DATASET RECORDS:

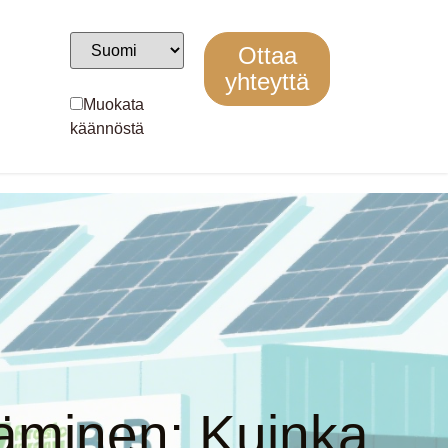
Ottaa
yhteyttä
Muokata
käännöstä
äminen: Kuinka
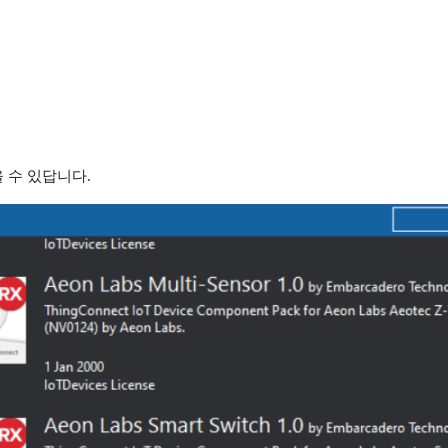
 수 있답니다.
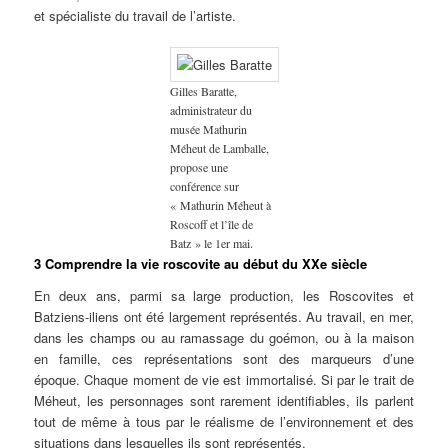
et spécialiste du travail de l’artiste.
Gilles Baratte,
administrateur du
musée Mathurin
Méheut de Lamballe,
propose une
conférence sur
« Mathurin Méheut à
Roscoff et l’île de
Batz » le 1er mai.
3 Comprendre la vie roscovite au début du XXe siècle
En deux ans, parmi sa large production, les Roscovites et
Batziens-iliens ont été largement représentés. Au travail, en mer,
dans les champs ou au ramassage du goémon, ou à la maison
en famille, ces représentations sont des marqueurs d’une
époque. Chaque moment de vie est immortalisé. Si par le trait de
Méheut, les personnages sont rarement identifiables, ils parlent
tout de même à tous par le réalisme de l’environnement et des
situations dans lesquelles ils sont représentés.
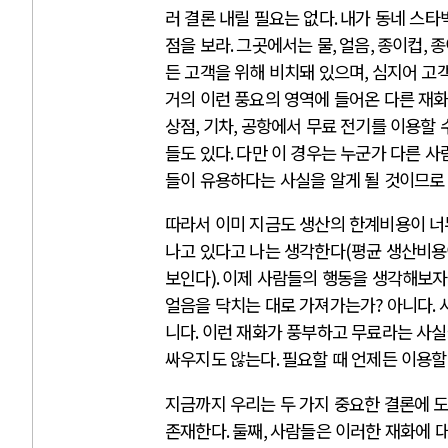
러 결론 내릴 필요는 없다
.
내가 동네 스타
점을 보라
.
그곳에서는 물
,
얼음
,
종이컵
,
종
든 고객을 위해 비치돼 있으며
,
심지어 고객
거의 이런 풍요의 영역에 들어온 다른 재
상점
,
기차
,
공항에서 무료 전기를 이용할 
들도 있다
.
다만 이 경우는 누군가 다른 사
들이 유용하다는 사실을 알게 될 것이므로
따라서 이미 지금도 생산의 한계비용이 너
나고 있다고 나는 생각한다
(
평균 생산비
보인다
).
이제 사람들의 행동을 생각해보자
얼음을 닥치는 대로 가져가는가
?
아니다
.
니다
.
이런 재화가 풍부하고 무료라는 사실
싸우지도 않는다
.
필요할 때 언제든 이용할
지금까지 우리는 두 가지 중요한 결론에 
존재한다
.
둘째
,
사람들은 이러한 재화에 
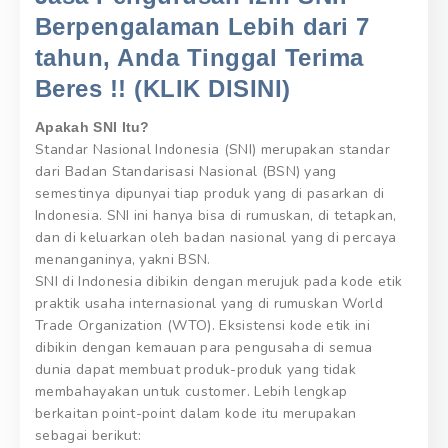
Berpengalaman Lebih dari 7
tahun, Anda Tinggal Terima
Beres !! (KLIK DISINI)
Apakah SNI Itu?
Standar Nasional Indonesia (SNI) merupakan standar
dari Badan Standarisasi Nasional (BSN) yang
semestinya dipunyai tiap produk yang di pasarkan di
Indonesia. SNI ini hanya bisa di rumuskan, di tetapkan,
dan di keluarkan oleh badan nasional yang di percaya
menanganinya, yakni BSN.
SNI di Indonesia dibikin dengan merujuk pada kode etik
praktik usaha internasional yang di rumuskan World
Trade Organization (WTO). Eksistensi kode etik ini
dibikin dengan kemauan para pengusaha di semua
dunia dapat membuat produk-produk yang tidak
membahayakan untuk customer. Lebih lengkap
berkaitan point-point dalam kode itu merupakan
sebagai berikut:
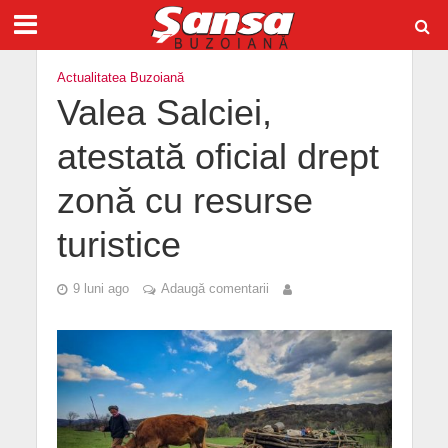
Actualitatea Buzoiană
Valea Salciei,
atestată oficial drept
zonă cu resurse
turistice
9 luni ago
Adaugă comentarii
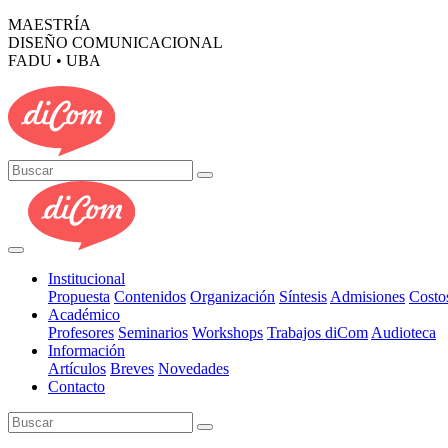
MAESTRÍA
DISEÑO COMUNICACIONAL
FADU • UBA
Institucional
Propuesta
Contenidos
Organización
Síntesis
Admisiones
Costo
Académico
Profesores
Seminarios
Workshops
Trabajos diCom
Audioteca
Información
Artículos
Breves
Novedades
Contacto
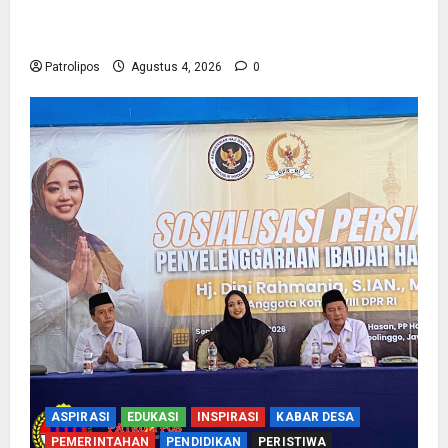
Kementerian Haji Kab Probolinggo Gelar Foto
Biometrik Pelimpahan Porsi Bagi 92 Jemaah
Patrolipos
Agustus 4, 2026
0
ASPIRASI
EDUKASI
INSPIRASI
KABAR DESA
PEMERINTAHAN
PENDIDIKAN
PERISTIWA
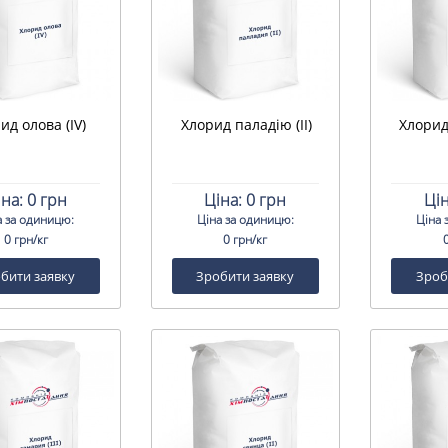
ид олова (IV)
Хлорид паладію (II)
Хлорид
іна:
0 грн
Ціна:
0 грн
Цін
а за одиницю:
Ціна за одиницю:
Ціна 
0 грн/кг
0 грн/кг
бити заявку
Зробити заявку
Зроб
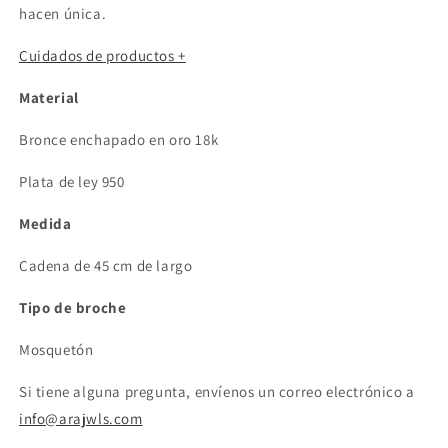
hacen única.
Cuidados de productos +
Material
Bronce enchapado en oro 18k
Plata de ley 950
Medida
Cadena de 45 cm de largo
Tipo de broche
Mosquetón
Si tiene alguna pregunta, envíenos un correo electrónico a
info@arajwls.com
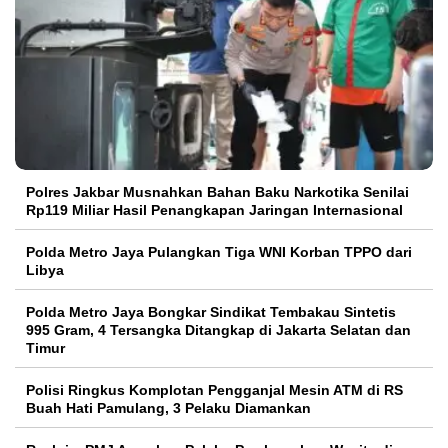
Polres Jakbar Musnahkan Bahan Baku Narkotika Senilai
Rp119 Miliar Hasil Penangkapan Jaringan Internasional
Polda Metro Jaya Pulangkan Tiga WNI Korban TPPO dari
Libya
Polda Metro Jaya Bongkar Sindikat Tembakau Sintetis
995 Gram, 4 Tersangka Ditangkap di Jakarta Selatan dan
Timur
Polisi Ringkus Komplotan Pengganjal Mesin ATM di RS
Buah Hati Pamulang, 3 Pelaku Diamankan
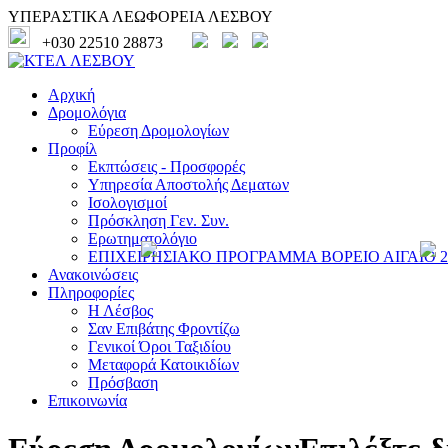
ΥΠΕΡΑΣΤΙΚΑ ΛΕΩΦΟΡΕΙΑ ΛΕΣΒΟΥ
+030 22510 28873
Αρχική
Δρομολόγια
Εύρεση Δρομολογίων
Προφίλ
Εκπτώσεις - Προσφορές
Υπηρεσία Αποστολής Δεματων
Ισολογισμοί
Πρόσκληση Γεν. Συν.
Ερωτηματολόγιο
ΕΠΙΧΕΙΡΗΣΙΑΚΟ ΠΡΟΓΡΑΜΜΑ ΒΟΡΕΙΟ ΑΙΓΑΙΟ 20
Ανακοινώσεις
Πληροφορίες
Η Λέσβος
Σαν Επιβάτης Φροντίζω
Γενικοί Όροι Ταξιδίου
Μεταφορά Κατοικιδίων
Πρόσβαση
Επικοινωνία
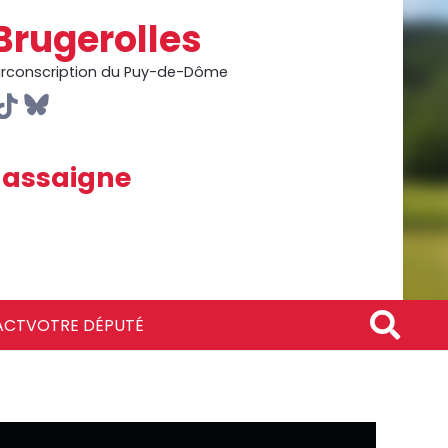
Brugerolles
circonscription du Puy-de-Dôme
assaigne
ACT
VOTRE DÉPUTÉ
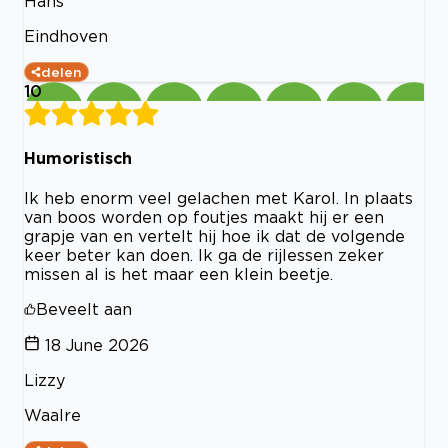
Hans
Eindhoven
delen
10
Humoristisch
Ik heb enorm veel gelachen met Karol. In plaats
van boos worden op foutjes maakt hij er een
grapje van en vertelt hij hoe ik dat de volgende
keer beter kan doen. Ik ga de rijlessen zeker
missen al is het maar een klein beetje.
Beveelt aan
18 June 2026
Lizzy
Waalre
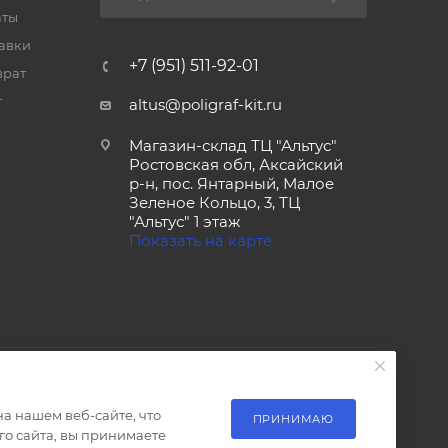
аты
тавки
+7 (951) 511-92-01
врат
т
altus@poligraf-kit.ru
Магазин-склад ТЦ "Альтус"
Ростовская обл, Аксайский
р-н, пос. Янтарный, Малое
Зеленое Кольцо, 3, ТЦ
"Альтус" 1 этаж
Показать на карте
а нашем веб-сайте, что
ПРИНИМАЮ
о сайта, вы принимаете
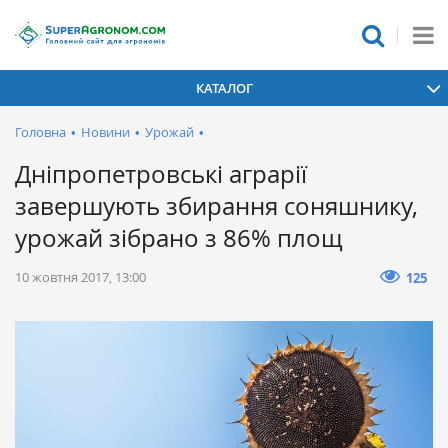
КАТАЛОГ
Головна
•
Новини
•
Урожай
•
Дніпропетровські аграрії
завершують збирання соняшнику,
урожай зібрано з 86% площ
10 жовтня 2017, 13:00
125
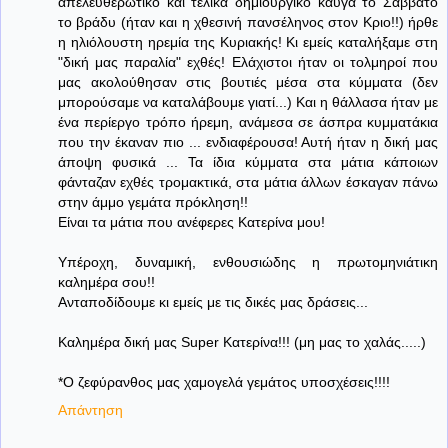
απελευθερωτικό και τελικά δημιουργικό καυγά το Σάββατο
το βράδυ (ήταν και η χθεσινή πανσέληνος στον Κριο!!) ήρθε
η ηλιόλουστη ηρεμία της Κυριακής! Κι εμείς καταλήξαμε στη
"δική μας παραλία" εχθές! Ελάχιστοι ήταν οι τολμηροί που
μας ακολούθησαν στις βουτιές μέσα στα κύμματα (δεν
μπορούσαμε να καταλάβουμε γιατί...) Και η θάλλασα ήταν με
ένα περίεργο τρόπο ήρεμη, ανάμεσα σε άσπρα κυμματάκια
που την έκαναν πιο ... ενδιαφέρουσα! Αυτή ήταν η δική μας
άποψη φυσικά ... Τα ίδια κύμματα στα μάτια κάποιων
φάνταζαν εχθές τρομακτικά, στα μάτια άλλων έσκαγαν πάνω
στην άμμο γεμάτα πρόκληση!!
Είναι τα μάτια που ανέφερες Κατερίνα μου!
Υπέροχη, δυναμική, ενθουσιώδης η πρωτομηνιάτικη
καλημέρα σου!!
Ανταποδίδουμε κι εμείς με τις δικές μας δράσεις...
Καλημέρα δική μας Super Κατερίνα!!! (μη μας το χαλάς.....)
*Ο ζεφύρανθος μας χαμογελά γεμάτος υποσχέσεις!!!!
Απάντηση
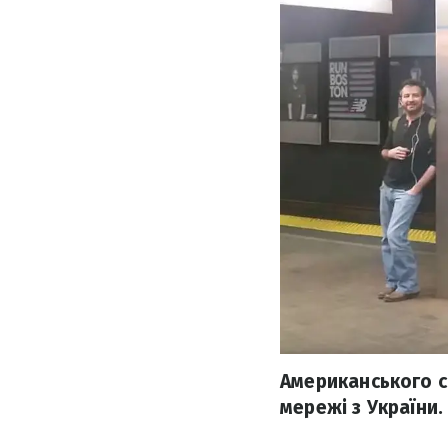
Американського с
мережі з України.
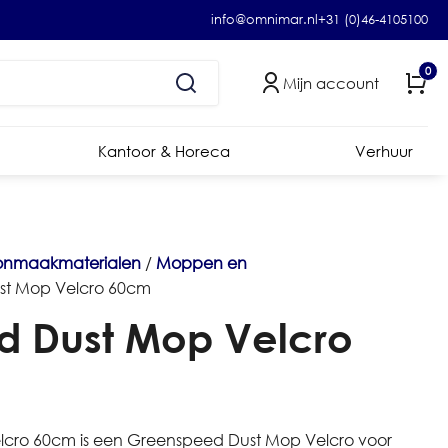
info@omnimar.nl
+31 (0)46-4105100
0
Mijn account
Kantoor & Horeca
Verhuur
onmaakmaterialen
/
Moppen en
st Mop Velcro 60cm
 Dust Mop Velcro
cro 60cm is een Greenspeed Dust Mop Velcro voor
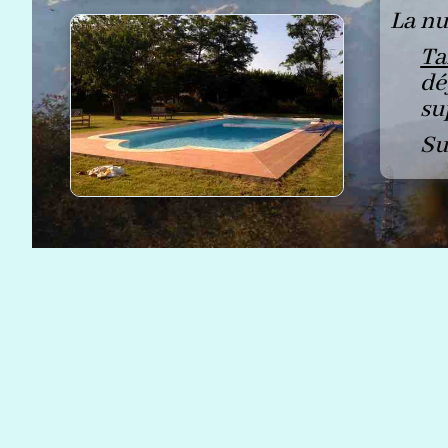
La nu
Ta
dé
su
Su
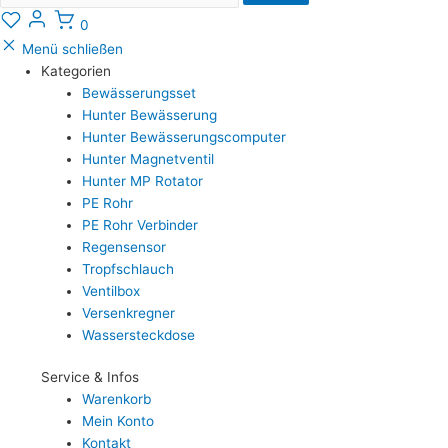
0
Menü schließen
Kategorien
Bewässerungsset
Hunter Bewässerung
Hunter Bewässerungscomputer
Hunter Magnetventil
Hunter MP Rotator
PE Rohr
PE Rohr Verbinder
Regensensor
Tropfschlauch
Ventilbox
Versenkregner
Wassersteckdose
Service & Infos
Warenkorb
Mein Konto
Kontakt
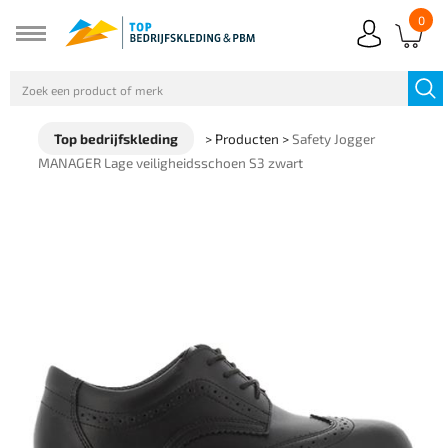
0
Top bedrijfskleding
>
Producten
>
Safety Jogger
MANAGER Lage veiligheidsschoen S3 zwart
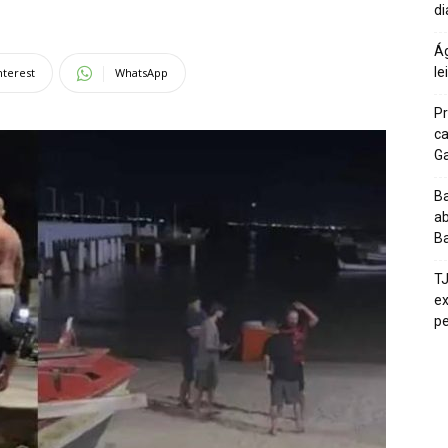
di
Ág
le
nterest
WhatsApp
Pr
ca
G
Ba
ab
Ba
T
ex
pe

PROBLEM TO SOLVE:
Up to and including the line with "praktik usaha internasional", copy the data above from its first line. Skip pictures.

WRITTEN SOLUTION:
Ottaa
yhteyttä
Muokata
käännöstä
äminen: Kuinka
 수 있답니다.
et spécialiste du travail de l’artiste.
Gilles Baratte,
administrateur du
musée Mathurin
Méheut de Lamballe,
propose une
conférence sur
« Mathurin Méheut à
Roscoff et l’île de
Batz » le 1er mai.
3 Comprendre la vie roscovite au début du XXe siècle
En deux ans, parmi sa large production, les Roscovites et
Batziens-iliens ont été largement représentés. Au travail, en mer,
dans les champs ou au ramassage du goémon, ou à la maison
en famille, ces représentations sont des marqueurs d’une
époque. Chaque moment de vie est immortalisé. Si par le trait de
Méheut, les personnages sont rarement identifiables, ils parlent
tout de même à tous par le réalisme de l’environnement et des
situations dans lesquelles ils sont représentés.
러 결론 내릴 필요는 없다
.
내가 동네 스타
점을 보라
.
그곳에서는 물
,
얼음
,
종이컵
,
종
든 고객을 위해 비치돼 있으며
,
심지어 고객
거의 이런 풍요의 영역에 들어온 다른 재
상점
,
기차
,
공항에서 무료 전기를 이용할 
들도 있다
.
다만 이 경우는 누군가 다른 사
들이 유용하다는 사실을 알게 될 것이므로
따라서 이미 지금도 생산의 한계비용이 너
나고 있다고 나는 생각한다
(
평균 생산비
보인다
).
이제 사람들의 행동을 생각해보자
얼음을 닥치는 대로 가져가는가
?
아니다
.
니다
.
이런 재화가 풍부하고 무료라는 사실
싸우지도 않는다
.
필요할 때 언제든 이용할
지금까지 우리는 두 가지 중요한 결론에 
존재한다
.
둘째
,
사람들은 이러한 재화에 
Berpengalaman Lebih dari 7
tahun, Anda Tinggal Terima
Beres !! (KLIK DISINI)
Apakah SNI Itu?
Standar Nasional Indonesia (SNI) merupakan standar
dari Badan Standarisasi Nasional (BSN) yang
semestinya dipunyai tiap produk yang di pasarkan di
Indonesia. SNI ini hanya bisa di rumuskan, di tetapkan,
dan di keluarkan oleh badan nasional yang di percaya
menanganinya, yakni BSN.
SNI di Indonesia dibikin dengan merujuk pada kode etik
praktik usaha internasional yang di rumuskan World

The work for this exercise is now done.